--- Assignment ---
Repeat the lines from the line with "recommandons de comparer" to the line with "de vous décider." in the listing below, keeping both end lines and adding nothing.

(Task material Opens)

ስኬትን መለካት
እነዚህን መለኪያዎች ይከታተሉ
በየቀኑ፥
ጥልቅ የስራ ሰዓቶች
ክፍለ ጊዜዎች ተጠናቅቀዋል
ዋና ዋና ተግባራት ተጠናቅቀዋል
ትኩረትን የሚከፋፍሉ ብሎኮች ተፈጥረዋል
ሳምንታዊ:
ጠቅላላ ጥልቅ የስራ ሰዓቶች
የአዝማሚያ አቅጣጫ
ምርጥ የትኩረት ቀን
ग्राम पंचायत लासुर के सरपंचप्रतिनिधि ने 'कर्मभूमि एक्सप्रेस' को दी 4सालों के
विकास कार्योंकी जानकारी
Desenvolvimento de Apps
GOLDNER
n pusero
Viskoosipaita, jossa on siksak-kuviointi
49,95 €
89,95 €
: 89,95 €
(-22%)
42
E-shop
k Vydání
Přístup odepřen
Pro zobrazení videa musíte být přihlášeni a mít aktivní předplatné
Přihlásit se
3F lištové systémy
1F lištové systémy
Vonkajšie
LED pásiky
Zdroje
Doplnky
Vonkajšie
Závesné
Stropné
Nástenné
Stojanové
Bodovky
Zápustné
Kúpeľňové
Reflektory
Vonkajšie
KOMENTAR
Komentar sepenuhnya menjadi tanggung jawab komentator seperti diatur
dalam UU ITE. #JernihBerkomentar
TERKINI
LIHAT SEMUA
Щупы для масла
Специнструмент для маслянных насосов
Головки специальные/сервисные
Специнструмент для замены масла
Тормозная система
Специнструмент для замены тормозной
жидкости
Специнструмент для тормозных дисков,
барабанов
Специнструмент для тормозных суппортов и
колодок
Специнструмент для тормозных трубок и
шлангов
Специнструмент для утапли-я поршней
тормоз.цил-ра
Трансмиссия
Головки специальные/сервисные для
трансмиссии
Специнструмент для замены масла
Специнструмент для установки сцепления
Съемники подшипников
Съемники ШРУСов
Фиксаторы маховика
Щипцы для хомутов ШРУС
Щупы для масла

(Task material Closes)
(Task material Opens)

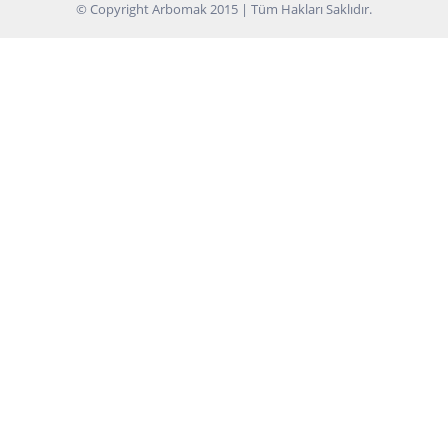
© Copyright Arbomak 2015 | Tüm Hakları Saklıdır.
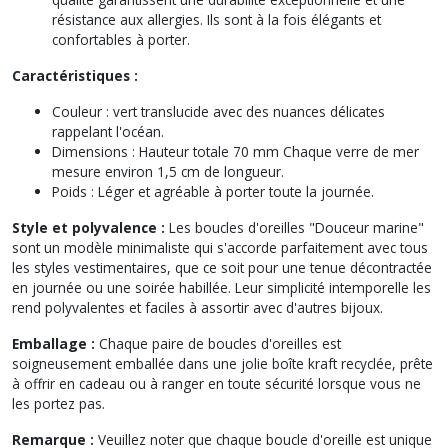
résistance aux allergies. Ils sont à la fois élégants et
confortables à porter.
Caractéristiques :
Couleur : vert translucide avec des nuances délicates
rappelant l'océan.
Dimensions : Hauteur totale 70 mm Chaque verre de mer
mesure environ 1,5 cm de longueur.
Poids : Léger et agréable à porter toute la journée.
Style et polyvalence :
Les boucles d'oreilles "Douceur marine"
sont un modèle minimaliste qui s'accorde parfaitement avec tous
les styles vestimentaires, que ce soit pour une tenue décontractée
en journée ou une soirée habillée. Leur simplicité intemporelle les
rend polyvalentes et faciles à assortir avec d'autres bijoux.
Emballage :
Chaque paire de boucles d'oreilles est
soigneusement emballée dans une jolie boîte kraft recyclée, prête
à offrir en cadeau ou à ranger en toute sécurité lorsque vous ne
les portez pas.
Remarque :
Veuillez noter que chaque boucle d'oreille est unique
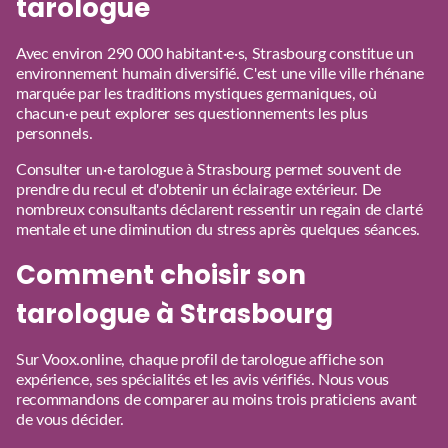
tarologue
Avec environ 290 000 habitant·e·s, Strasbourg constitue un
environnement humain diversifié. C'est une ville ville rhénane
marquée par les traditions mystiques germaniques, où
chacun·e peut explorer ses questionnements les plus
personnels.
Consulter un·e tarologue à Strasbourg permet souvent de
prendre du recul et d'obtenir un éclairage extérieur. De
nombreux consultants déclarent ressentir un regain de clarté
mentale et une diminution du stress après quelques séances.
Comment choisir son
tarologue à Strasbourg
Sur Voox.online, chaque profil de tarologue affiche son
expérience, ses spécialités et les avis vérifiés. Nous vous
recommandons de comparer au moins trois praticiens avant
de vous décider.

(Task material Closes)

--- Response below ---
recommandons de comparer au moins trois praticiens avant
de vous décider.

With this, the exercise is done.